Most talk about the dealerships in the automotive industry recently has been about reduction – especially at General Motors, Ford and Chrysler. GM and Chrysler have shed underperforming stores via bankruptcy, and Ford has worked to consolidate. Volkswagen, which is following its big U.S expansion plans, is thinking differently.
VW aims to sell 800,000 cars in the U.S by 2018 as part of its plans to be the world’s largest automaker. For 2010, VW sold 256,830 cars, and VW plans to sell 300,000 by year’s end. That is thanks to the new Jetta and Passat, both of which are aimed at the thick of the auto market in their respective segments. The Jetta has accounted for a huge part of VW’s brand sales; 150,046 Jettas through October.

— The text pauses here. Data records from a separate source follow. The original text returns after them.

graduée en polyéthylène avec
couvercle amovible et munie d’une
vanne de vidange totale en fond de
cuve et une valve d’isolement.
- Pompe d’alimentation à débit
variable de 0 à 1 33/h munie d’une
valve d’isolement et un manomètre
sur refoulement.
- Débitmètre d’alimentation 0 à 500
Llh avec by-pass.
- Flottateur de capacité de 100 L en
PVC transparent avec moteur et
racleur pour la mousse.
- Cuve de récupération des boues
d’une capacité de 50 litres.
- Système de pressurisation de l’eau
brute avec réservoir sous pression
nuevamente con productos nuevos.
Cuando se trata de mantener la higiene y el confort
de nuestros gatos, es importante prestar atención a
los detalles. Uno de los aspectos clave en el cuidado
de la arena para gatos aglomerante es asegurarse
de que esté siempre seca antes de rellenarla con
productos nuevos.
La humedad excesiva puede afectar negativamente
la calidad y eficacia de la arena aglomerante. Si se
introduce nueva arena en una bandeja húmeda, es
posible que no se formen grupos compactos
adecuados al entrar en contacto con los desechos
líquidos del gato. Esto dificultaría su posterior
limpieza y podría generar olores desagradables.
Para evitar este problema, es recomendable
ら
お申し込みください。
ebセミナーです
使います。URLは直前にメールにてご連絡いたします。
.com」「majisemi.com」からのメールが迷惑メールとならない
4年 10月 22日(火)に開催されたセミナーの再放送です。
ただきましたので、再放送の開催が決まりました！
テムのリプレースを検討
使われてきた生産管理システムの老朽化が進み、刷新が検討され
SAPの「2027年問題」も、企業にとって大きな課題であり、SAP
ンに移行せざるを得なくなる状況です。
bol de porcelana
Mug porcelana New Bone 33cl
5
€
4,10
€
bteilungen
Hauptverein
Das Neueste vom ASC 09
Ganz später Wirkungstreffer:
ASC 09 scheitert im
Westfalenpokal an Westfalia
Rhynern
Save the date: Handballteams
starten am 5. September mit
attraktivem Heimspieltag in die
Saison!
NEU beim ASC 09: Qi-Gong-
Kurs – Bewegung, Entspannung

Next year the Passat, which was recently named Motor Trend’s Car of the Year 2012, is being counted on to greatly increase share in the mid-size segment. The previous-generation Passat, which was priced significantly higher than its competition, didn’t light up the sales charts.

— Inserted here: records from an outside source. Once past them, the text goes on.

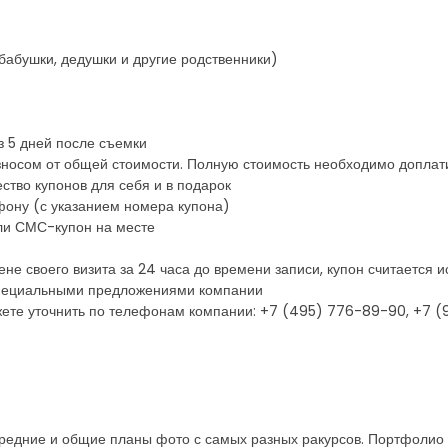
, бабушки, дедушки и другие родственники)
з 5 дней после съемки
зносом от общей стоимости. Полную стоимость необходимо доплат
ство купонов для себя и в подарок
фону (с указанием номера купона)
ли СМС-купон на месте
ене своего визита за 24 часа до времени записи, купон считается
 специальными предложениями компании
ете уточнить по телефонам компании: +7 (495) 776-89-90, +7 
средние и общие планы фото с самых разных ракурсов. Портфолио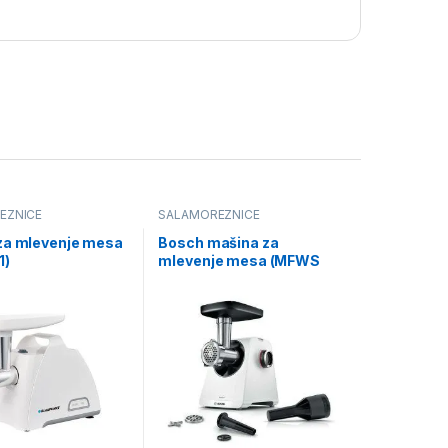
EZNICE
SALAMOREZNICE
za mlevenje mesa
Bosch mašina za
1)
mlevenje mesa (MFWS
420W)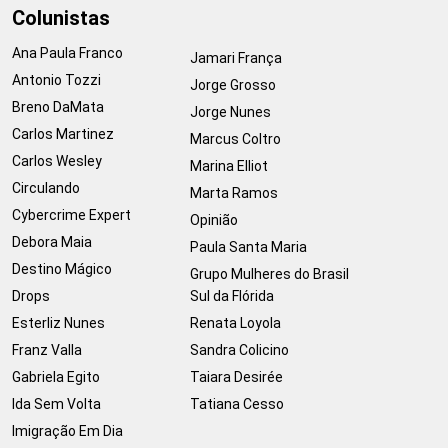
Colunistas
Ana Paula Franco
Jamari França
Antonio Tozzi
Jorge Grosso
Breno DaMata
Jorge Nunes
Carlos Martinez
Marcus Coltro
Carlos Wesley
Marina Elliot
Circulando
Marta Ramos
Cybercrime Expert
Opinião
Debora Maia
Paula Santa Maria
Destino Mágico
Grupo Mulheres do Brasil
Drops
Sul da Flórida
Esterliz Nunes
Renata Loyola
Franz Valla
Sandra Colicino
Gabriela Egito
Taiara Desirée
Ida Sem Volta
Tatiana Cesso
Imigração Em Dia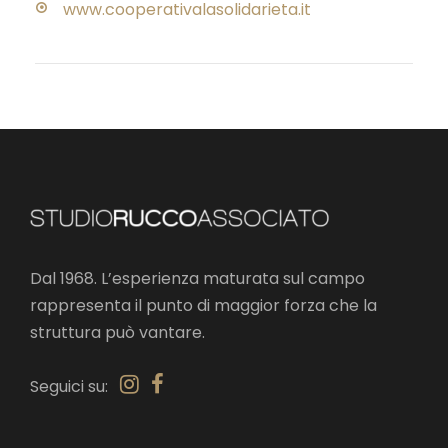
www.cooperativalasolidarieta.it
Dal 1968. L’esperienza maturata sul campo
rappresenta il punto di maggior forza che la
struttura può vantare.
Seguici su: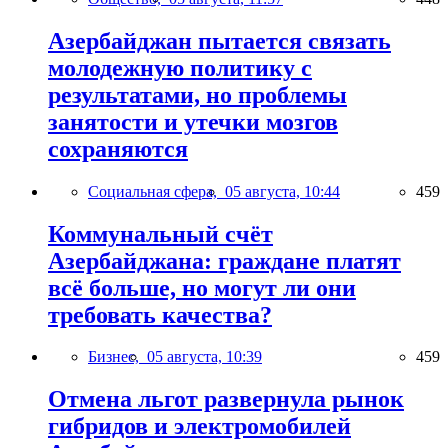
Азербайджан пытается связать
молодежную политику с
результатами, но проблемы
занятости и утечки мозгов
сохраняются
Социальная сфера,
05 августа, 10:44
459
Коммунальный счёт
Азербайджана: граждане платят
всё больше, но могут ли они
требовать качества?
Бизнес,
05 августа, 10:39
459
Отмена льгот развернула рынок
гибридов и электромобилей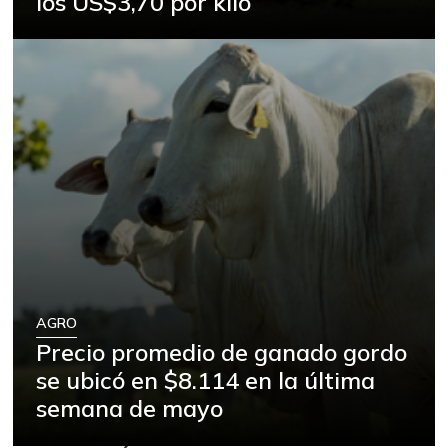
los US$3,70 por kilo
AGRO
Precio promedio de ganado gordo
se ubicó en $8.114 en la última
semana de mayo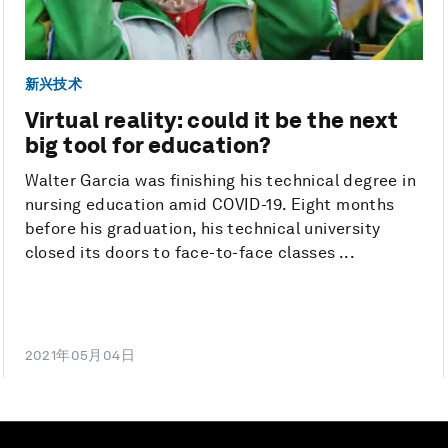
新兴技术
Virtual reality: could it be the next
big tool for education?
Walter Garcia was finishing his technical degree in
nursing education amid COVID-19. Eight months
before his graduation, his technical university
closed its doors to face-to-face classes ...
2021年05月04日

Jonathan Browning, Chief Executive Officer of Volkswagen North America, spoke with Automotive News and says more dealers are needed in the future: “By 2014/15 we will have to add dealers across the U.S. to achieve our long-term objectives.” VW currently has 600 dealers in its network. Next year, Browning says VW sales should see double digit rises. The primary driver of that increase should be the new Passat, as well as the redesigned Beetle.
Perhaps most interesting is that Browning says that VW in the U.S would achieve its first profit in 2011 since 2003. They haven’t been making money all these years, despite high prices? That is news to us and it certainly helps to explain the company’s shift in strategy. Other models in the works for VW in the U.S include a three-row crossover, a high-volume and high-profit segment.
All in all, VW’s looking to be a much bigger player than it is has ever been. We just hope VW will put effort into making class-leading products, rather than just designing them to meet sales targets.